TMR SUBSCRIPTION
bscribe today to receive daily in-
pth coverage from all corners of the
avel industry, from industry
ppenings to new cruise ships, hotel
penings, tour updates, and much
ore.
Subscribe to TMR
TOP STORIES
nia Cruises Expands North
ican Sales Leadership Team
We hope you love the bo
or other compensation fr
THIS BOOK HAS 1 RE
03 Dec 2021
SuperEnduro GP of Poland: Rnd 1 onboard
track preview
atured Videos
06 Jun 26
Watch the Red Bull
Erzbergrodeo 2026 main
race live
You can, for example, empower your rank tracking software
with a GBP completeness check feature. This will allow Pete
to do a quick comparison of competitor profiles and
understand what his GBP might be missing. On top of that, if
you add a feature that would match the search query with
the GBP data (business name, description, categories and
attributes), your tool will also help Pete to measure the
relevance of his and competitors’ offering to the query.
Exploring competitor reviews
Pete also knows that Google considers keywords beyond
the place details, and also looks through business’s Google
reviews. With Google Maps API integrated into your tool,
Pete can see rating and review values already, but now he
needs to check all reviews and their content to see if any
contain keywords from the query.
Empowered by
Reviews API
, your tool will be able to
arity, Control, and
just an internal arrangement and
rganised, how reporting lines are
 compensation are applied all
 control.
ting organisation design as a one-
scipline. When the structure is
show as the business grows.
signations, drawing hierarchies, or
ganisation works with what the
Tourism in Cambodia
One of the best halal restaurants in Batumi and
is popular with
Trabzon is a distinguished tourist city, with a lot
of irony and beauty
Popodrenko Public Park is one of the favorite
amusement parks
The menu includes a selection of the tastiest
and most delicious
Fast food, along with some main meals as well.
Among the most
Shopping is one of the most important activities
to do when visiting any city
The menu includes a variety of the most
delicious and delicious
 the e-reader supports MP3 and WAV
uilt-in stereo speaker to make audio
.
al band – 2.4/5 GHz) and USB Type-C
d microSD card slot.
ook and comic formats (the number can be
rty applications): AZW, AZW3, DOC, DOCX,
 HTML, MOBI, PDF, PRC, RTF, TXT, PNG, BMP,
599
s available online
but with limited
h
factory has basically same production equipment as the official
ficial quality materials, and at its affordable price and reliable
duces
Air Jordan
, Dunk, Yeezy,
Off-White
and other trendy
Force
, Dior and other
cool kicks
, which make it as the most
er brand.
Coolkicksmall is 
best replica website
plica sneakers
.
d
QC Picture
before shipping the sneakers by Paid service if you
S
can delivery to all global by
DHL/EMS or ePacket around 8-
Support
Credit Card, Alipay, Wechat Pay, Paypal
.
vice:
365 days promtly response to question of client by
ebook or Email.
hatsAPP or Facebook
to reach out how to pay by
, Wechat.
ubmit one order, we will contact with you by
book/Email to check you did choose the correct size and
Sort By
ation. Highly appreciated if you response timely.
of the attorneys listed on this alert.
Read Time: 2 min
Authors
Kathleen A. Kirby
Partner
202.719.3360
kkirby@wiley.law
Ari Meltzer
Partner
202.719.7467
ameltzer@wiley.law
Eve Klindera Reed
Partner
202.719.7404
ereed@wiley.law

• [Task brief] Give the count of lines in the listing that hold the word "best", and nothing else.

• [Solution] 2